[Data records Boundary: Start]
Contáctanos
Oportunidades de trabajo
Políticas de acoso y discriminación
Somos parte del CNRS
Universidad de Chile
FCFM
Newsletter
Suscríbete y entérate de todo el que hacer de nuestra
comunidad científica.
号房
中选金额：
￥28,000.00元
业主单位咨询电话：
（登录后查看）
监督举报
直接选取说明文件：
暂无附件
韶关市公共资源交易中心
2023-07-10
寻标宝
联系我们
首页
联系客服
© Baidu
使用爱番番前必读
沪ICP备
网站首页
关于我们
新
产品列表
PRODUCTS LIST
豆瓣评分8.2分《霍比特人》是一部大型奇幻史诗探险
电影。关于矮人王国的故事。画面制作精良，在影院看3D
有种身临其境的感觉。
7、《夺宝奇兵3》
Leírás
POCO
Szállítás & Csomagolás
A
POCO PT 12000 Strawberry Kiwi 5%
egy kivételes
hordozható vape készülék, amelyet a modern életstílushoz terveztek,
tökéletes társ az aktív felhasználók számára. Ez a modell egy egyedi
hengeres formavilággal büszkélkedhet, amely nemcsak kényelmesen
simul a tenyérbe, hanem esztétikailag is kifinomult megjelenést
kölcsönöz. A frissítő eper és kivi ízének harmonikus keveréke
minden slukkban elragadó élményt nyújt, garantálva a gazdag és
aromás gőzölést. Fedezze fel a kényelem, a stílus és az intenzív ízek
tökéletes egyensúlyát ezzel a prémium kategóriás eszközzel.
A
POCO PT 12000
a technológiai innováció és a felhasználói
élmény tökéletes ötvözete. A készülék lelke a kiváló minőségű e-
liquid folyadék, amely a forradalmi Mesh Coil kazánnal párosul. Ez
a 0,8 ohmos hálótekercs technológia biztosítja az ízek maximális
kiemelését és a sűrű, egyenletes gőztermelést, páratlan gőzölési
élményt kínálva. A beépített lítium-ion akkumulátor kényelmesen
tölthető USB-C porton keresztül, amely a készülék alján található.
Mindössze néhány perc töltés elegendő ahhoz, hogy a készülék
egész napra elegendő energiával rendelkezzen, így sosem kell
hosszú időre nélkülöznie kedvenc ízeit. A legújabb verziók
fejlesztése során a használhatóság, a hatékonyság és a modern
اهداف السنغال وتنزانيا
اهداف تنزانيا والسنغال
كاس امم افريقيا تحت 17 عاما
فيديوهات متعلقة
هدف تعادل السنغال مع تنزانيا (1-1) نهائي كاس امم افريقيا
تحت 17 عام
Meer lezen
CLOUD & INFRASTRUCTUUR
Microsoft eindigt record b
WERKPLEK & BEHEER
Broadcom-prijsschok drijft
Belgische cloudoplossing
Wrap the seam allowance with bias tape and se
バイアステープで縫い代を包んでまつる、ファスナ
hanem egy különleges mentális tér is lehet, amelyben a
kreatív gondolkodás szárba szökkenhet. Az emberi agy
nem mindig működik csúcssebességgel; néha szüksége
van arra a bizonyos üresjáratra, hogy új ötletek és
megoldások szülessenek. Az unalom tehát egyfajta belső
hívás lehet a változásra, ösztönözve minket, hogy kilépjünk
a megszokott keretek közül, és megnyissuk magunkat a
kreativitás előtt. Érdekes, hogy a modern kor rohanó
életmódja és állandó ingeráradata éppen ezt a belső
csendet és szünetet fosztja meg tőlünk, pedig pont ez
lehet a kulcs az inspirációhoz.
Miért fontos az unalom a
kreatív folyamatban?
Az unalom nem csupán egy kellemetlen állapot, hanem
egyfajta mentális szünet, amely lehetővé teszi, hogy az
[Data records Boundary: End]
[Data records Boundary: Start]
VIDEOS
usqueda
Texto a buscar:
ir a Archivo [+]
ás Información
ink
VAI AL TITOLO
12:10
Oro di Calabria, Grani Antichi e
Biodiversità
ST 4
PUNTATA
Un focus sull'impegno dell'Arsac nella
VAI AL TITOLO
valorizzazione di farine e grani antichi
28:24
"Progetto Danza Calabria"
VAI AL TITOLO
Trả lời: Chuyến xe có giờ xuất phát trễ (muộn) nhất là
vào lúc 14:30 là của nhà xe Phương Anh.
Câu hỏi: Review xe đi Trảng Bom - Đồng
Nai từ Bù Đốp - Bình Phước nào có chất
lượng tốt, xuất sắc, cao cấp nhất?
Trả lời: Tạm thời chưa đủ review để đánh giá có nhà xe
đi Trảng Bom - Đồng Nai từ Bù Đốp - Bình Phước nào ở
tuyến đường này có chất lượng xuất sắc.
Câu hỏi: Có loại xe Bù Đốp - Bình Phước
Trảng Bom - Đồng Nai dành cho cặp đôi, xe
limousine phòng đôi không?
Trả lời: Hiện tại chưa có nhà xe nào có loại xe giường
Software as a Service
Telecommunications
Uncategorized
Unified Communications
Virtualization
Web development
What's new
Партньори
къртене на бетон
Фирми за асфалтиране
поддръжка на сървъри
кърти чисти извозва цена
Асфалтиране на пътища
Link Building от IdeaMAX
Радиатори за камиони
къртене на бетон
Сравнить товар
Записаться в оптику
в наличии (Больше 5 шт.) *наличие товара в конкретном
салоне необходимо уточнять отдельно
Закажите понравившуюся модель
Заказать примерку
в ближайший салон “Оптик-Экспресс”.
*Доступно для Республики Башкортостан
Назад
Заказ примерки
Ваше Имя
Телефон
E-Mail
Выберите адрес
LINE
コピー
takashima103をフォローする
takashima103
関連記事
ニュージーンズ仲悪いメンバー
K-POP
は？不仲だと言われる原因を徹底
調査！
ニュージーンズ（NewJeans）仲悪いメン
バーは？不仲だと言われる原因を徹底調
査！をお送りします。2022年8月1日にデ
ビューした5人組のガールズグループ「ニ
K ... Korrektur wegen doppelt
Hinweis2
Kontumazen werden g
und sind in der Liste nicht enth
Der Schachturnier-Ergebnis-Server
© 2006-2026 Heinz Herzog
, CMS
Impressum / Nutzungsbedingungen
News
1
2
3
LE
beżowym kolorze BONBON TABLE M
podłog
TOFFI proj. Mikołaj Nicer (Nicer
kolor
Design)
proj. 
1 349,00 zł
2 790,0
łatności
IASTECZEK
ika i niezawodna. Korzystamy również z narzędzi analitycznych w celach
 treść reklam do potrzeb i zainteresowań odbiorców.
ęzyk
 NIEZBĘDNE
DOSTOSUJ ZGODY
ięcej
[Data records Boundary: End]
[Data records Boundary: Start]
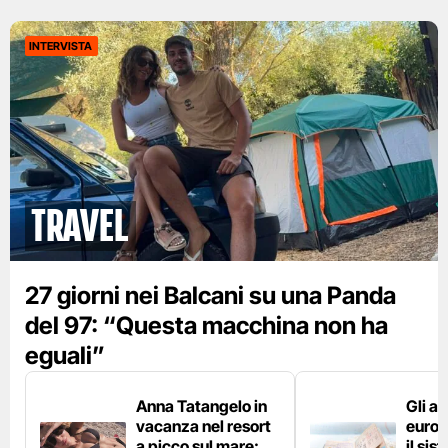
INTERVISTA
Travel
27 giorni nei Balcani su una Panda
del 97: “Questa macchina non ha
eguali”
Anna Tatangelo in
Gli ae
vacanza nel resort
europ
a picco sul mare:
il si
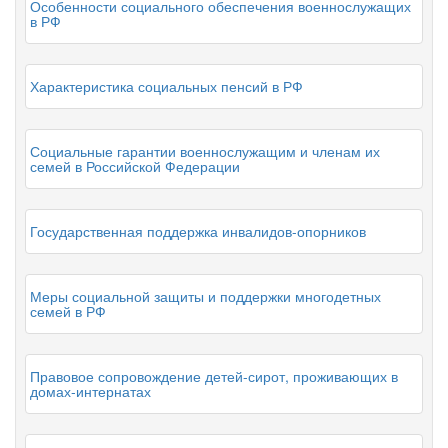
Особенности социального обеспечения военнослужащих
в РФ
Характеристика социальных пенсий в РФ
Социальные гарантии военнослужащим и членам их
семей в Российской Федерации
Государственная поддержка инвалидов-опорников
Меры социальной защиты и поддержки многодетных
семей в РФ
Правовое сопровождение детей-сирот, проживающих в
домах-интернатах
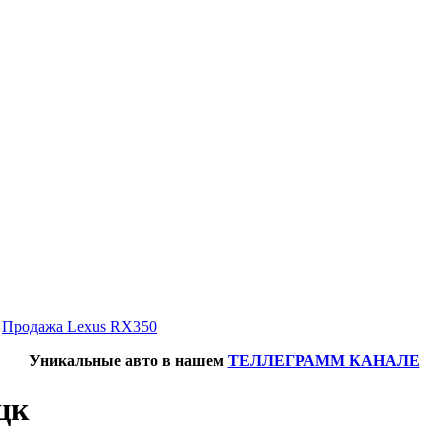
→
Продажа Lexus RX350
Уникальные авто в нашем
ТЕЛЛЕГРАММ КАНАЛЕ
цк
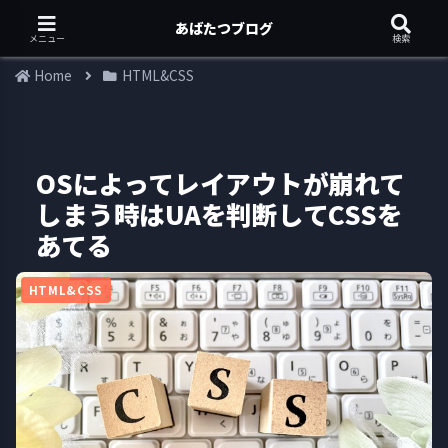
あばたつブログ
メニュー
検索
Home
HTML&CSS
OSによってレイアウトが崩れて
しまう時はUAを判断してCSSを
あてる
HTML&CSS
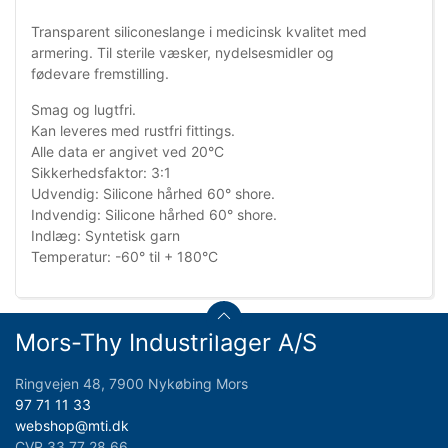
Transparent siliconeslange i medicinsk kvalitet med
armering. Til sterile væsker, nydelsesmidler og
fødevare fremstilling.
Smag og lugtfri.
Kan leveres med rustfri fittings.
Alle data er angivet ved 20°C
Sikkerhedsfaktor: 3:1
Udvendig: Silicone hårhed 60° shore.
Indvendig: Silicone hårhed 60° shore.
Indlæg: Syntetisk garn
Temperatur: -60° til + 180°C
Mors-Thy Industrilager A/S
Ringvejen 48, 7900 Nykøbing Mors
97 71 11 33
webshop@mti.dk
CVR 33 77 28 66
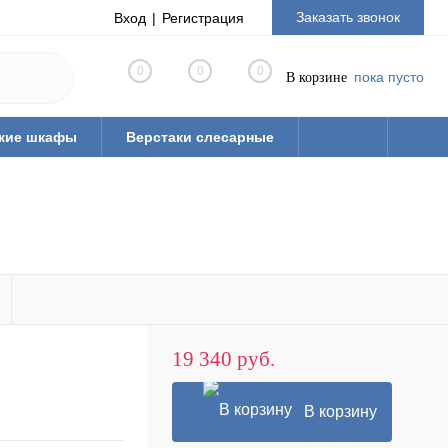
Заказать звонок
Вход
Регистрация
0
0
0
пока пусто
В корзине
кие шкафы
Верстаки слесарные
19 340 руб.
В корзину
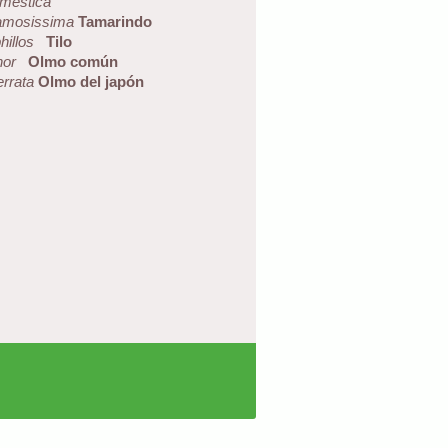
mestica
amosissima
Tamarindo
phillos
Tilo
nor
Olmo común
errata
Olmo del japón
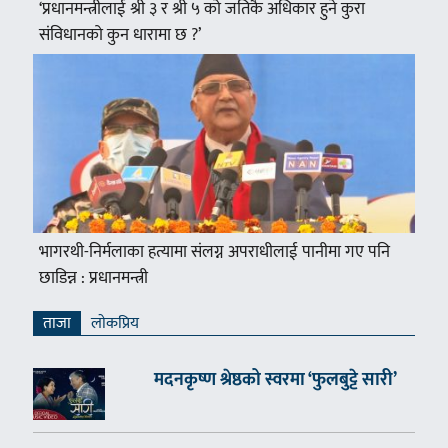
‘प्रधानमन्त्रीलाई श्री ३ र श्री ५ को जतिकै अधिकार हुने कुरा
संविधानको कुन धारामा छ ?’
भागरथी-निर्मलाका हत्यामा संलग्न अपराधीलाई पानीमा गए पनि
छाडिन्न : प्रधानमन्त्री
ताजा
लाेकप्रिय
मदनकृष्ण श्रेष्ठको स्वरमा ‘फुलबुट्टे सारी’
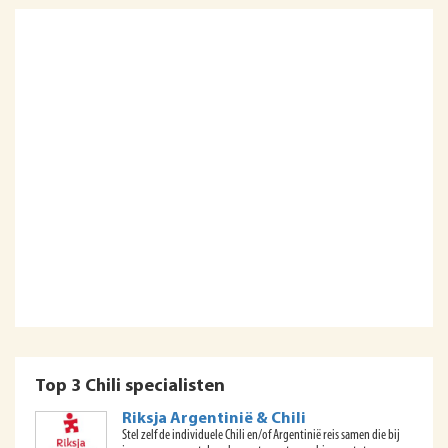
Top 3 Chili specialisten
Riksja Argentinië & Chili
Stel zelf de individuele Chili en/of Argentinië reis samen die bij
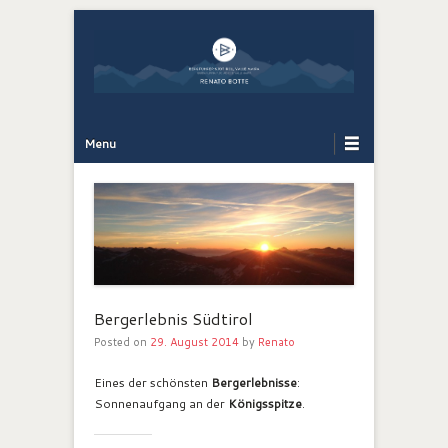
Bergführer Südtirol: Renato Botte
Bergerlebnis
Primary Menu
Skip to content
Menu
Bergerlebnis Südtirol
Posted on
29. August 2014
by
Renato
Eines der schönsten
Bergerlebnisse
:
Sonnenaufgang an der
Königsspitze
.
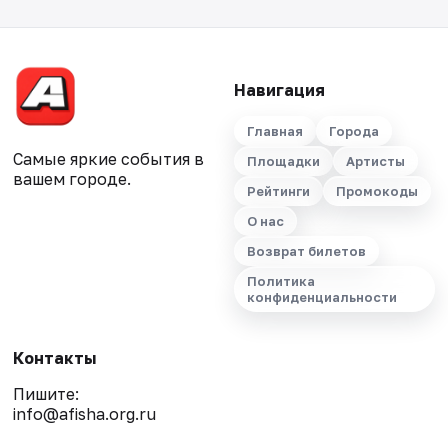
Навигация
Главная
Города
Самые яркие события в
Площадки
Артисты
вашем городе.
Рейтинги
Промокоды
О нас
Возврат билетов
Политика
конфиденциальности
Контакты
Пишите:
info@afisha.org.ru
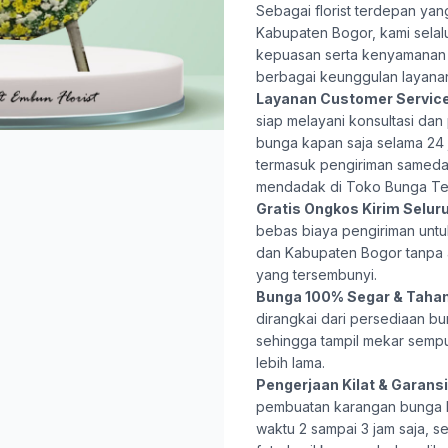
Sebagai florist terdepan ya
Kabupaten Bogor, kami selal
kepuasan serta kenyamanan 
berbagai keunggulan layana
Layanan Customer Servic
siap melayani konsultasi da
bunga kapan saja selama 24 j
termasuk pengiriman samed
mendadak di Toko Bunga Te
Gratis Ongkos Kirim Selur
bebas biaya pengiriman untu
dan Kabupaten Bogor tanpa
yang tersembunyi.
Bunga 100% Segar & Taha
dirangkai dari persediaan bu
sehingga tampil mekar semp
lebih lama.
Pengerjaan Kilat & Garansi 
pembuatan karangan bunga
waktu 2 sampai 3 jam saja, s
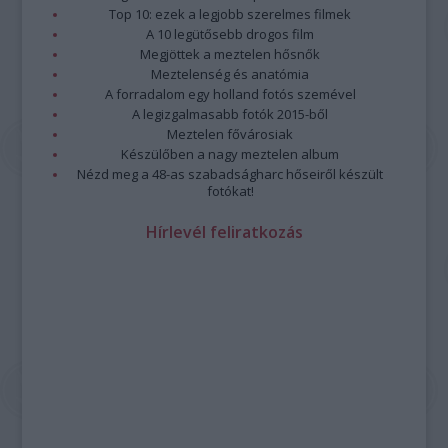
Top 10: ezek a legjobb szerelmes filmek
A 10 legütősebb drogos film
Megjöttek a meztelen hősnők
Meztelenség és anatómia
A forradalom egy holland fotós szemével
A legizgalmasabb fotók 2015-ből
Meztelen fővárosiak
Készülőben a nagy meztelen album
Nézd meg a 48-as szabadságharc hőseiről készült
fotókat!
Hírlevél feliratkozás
[Data records Boundary: End]
> Exercise aim:
Where a line of the records contains the word "Südtirol", copy that line.

> Result of the exercise:
Bergführer Südtirol: Renato Botte
Bergerlebnis Südtirol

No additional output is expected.